FIG. 1 is a plan view of a pneumatic tire with lugs according to an embodiment of the present invention.

FIG. 2 is a cross-sectional view of a pneumatic tire with lugs according to one embodiment of the present invention.

FIG. 3 is a partially cutaway cross-sectional view showing a lug cross-sectional shape on a cross-section parallel to the tire equatorial plane of the lug pneumatic tire according to one embodiment of the present invention.

FIG. 4 is a partially cutaway cross-sectional view showing a lug cross-sectional shape on a cross-section parallel to the equatorial plane of the tire, showing another lug shape of the present invention.

FIG. 5A is an explanatory diagram showing a trajectory of a lug cross section when the inclination angle β of the step side wall of the lug is 15 ° (comparative example).

FIG. 5B is an explanatory view showing a trajectory of a lug cross section when the inclination angle β of the step side wall of the lug is 38 ° (Example).

FIG. 6 is a cross-sectional view of a pneumatic tire with lugs as viewed from the tire rotation axis direction.

FIG. 7 is an explanatory diagram showing the position of the side wall on the stepping side of the lug when the pneumatic tire with lug is rolled at a slip ratio of 10%.

FIG. 8 is an explanatory view showing a region (U) where the side wall on the step side of the lug acts in soil in FIG. 7;

FIG. 9 is an explanatory diagram showing an area U of FIG. 8 divided according to operation contents.

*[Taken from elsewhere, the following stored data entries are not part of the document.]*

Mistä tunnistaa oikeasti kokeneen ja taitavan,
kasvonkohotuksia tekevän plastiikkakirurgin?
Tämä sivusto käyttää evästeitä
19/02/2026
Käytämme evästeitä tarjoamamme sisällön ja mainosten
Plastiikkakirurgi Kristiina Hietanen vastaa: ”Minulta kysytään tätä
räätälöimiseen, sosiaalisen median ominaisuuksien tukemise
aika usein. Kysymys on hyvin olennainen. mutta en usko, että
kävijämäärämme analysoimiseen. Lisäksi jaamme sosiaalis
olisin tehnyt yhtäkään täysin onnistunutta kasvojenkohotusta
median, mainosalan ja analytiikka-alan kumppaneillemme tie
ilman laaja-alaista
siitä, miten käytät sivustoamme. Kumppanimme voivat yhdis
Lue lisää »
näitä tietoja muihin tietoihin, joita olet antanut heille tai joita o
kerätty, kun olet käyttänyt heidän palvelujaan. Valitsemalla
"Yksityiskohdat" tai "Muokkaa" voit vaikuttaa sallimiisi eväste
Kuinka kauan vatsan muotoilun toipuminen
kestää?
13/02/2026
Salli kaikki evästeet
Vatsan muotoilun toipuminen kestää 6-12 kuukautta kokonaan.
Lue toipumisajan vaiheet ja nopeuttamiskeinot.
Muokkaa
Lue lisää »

FIG. 10 is a sectional view showing a conventional pneumatic tire with lugs.

[Explanation of symbols]

DESCRIPTION OF SYMBOLS 1 Pneumatic tire with lug 2 Side wall part 3 Crown part 4 Tread 5 Lug 6 Side wall on step side 7 Side wall on kick side β Inclination angle of side wall on step side A Tip edge of side wall on step side B Kick out adjacent lug Root of side wall m Tire rotation axis D Tire rotation direction W1 Axial width of tire sidewall W2 Axial width of tread T Buoyancy, traction generation area S Subsidence force, soil excavation generation area

Continuation of the front page (56) References JP-A-59-73301 (JP, A) JP-B4-78482 (JP, B2) JP-B-46-23161 (JP, B1) JP-B-55-13924 (JP) , B2) JP-B 52-23121 (JP, B2) JP-B 55-242 (JP, B2) JP-B 61-59921 (JP, B2) JP-B 57-32893 (JP, Y2) 50-18245 (JP, Y1) (58) Fields investigated (Int. Cl. ⁶ , DB name) B60C 11/08

Claims (1)

(57) [Claims] 1. A pair of left and right sidewalls, and a lug extending from the central portion toward the shoulder portion of the crown portion extending from the sidewalls and extending over the sidewalls so as to be inclined with respect to the circumferential direction. And a tread protruding in the shape of a letter C and arranged in the circumferential direction, such that the center end of the lug on the center side of the lug contacts the ground first, and the rear end of the crown shoulder side contacts the ground with a delay. A pneumatic tire with a lug in which the rotation direction of the tire is specified, wherein in the lug cross-sectional shape on a cross section parallel to the equatorial plane of the tire, the side wall on the stepping side of the lug and the tip edge of the side wall and the tire rotation axis. The angle formed with respect to the straight line connecting the center is 30 ° or more, the width of the tread does not exceed the width of the tire sidewall, and the side wall on the stepping side of the lug is formed in a circumferential direction from the leading edge of the side wall. adjacent A pneumatic tire with lugs, characterized in that it is formed tied linearly in the base portion of the kick out side wall of the lug that.